If you're this serious about managing your workflows etc., you might also consider training with spaCy directly, which gives you much more control over the process and doesn't rely on the Prodigy database. (prodigy train is really just a wrapper around spaCy's training API.) You can use data-to-spacy to convert your Prodigy dataset to a spaCy training file – although, the exact output here may change as spaCy changes.

The db-out command is super lightweight and it pretty much dumps the exact JSON stored in the database into a file. Datasets in Prodigy are append-only, so once an example is added, it doesn't change. So unless you delete and re-add a dataset under the same name or modify the SQLite database manually, the output will always reflect whatevr is in the dataset.

1 Like

Hi! I also trying to get better feel for what option would work better over time:

  1. db-out json is stored in DVC. It requires to call data-to-spacy each time the data is used for training, resulting in a dependency on the Prodigy version.
  2. data-to-spacy output is stored in DVC. It removes the dependency on Prodigy version for training a Spacy model. But updating annotations in Prodigy would require a command that converts DocBin back into Prodigy JSON. That might require a custom user data (answers, etc) to be added into DocBin by data-to-spacy

The option 1 is ready to try right now. The option 2 requires additional changes. In both options I'm considering ProdigyDB as a local data on my dev machine that can be recreated from data stored in DVC. It might be a wrong idea :slight_smile:

What do you think?
Thanks!

The problem here is that you couldn't easily reconstruct the original annotation examples just from the combined data-to-spacy output. Keep in mind that data-to-spacy doesn't only reformat – it also merges annotations on the same text, even across different types (NER, text classification) so you end up with one example per unique text. So I do think treating data-to-spacy as a preprocessing step in DVC would be a better solution.

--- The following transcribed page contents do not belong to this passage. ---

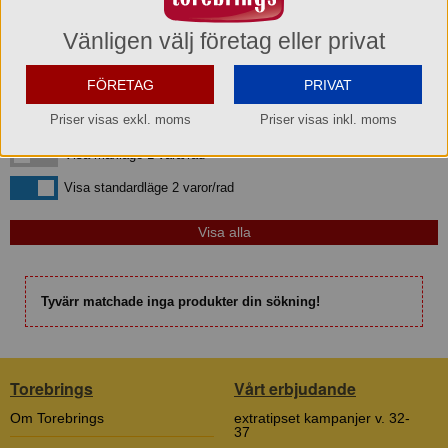
Vänligen välj företag eller privat
Sortera efter
Bara kampanjvaror
Bara kampanjvaror
FÖRETAG
PRIVAT
Bara lagervaror
Bara lagervaror
Priser visas exkl. moms
Priser visas inkl. moms
Visa maxläge 1 vara/rad
Visa maxläge 1 vara/rad
Visa standardläge
Visa standardläge 2 varor/rad
Tyvärr matchade inga produkter din sökning!
Torebrings
Vårt erbjudande
Om Torebrings
extratipset kampanjer v. 32-
37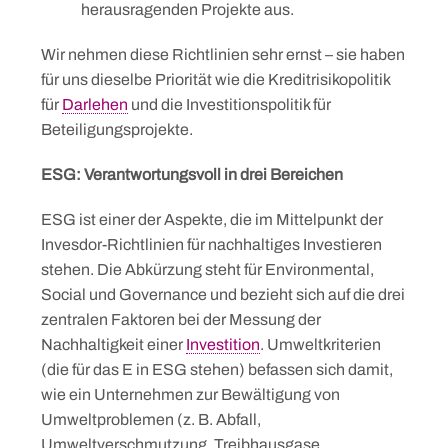
herausragenden Projekte aus.
Wir nehmen diese Richtlinien sehr ernst – sie haben
für uns dieselbe Priorität wie die Kreditrisikopolitik
für
Darlehen
und die Investitionspolitik für
Beteiligungsprojekte.
ESG: Verantwortungsvoll in drei Bereichen
ESG ist einer der Aspekte, die im Mittelpunkt der
Invesdor-Richtlinien für nachhaltiges Investieren
stehen. Die Abkürzung steht für Environmental,
Social und Governance und bezieht sich auf die drei
zentralen Faktoren bei der Messung der
Nachhaltigkeit einer
Investition
. Umweltkriterien
(die für das E in ESG stehen) befassen sich damit,
wie ein Unternehmen zur Bewältigung von
Umweltproblemen (z. B. Abfall,
Umweltverschmutzung, Treibhausgase,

Alternatively and depending on the complexity of your annotations, you could also implement your own conversion script, which could run as a step of your DVC pipeline and would be independent of Prodigy. In spaCy v3, creating and converting training data programmatically is much easier, because it's all Doc objects. For example, if your annotations are text classification annotations created with the choice UI, your conversion could look like this:

for eg in examples:
    if eg["answer"] == "accept":
        labels = [option["id"] for option in eg["options"]]
        doc = nlp.make_doc(eg["text"])
        doc.cats = {label: label in eg["accept"] for label in labels}
        docbin.add(doc)
1 Like

Thank you!
I really overlooked that 'data-to-spacy' merges annotations.
Also I like the idea I learned in your answer that the 'db-out' output is not a black box, but just JSON that could be converted with Spacy v3 API.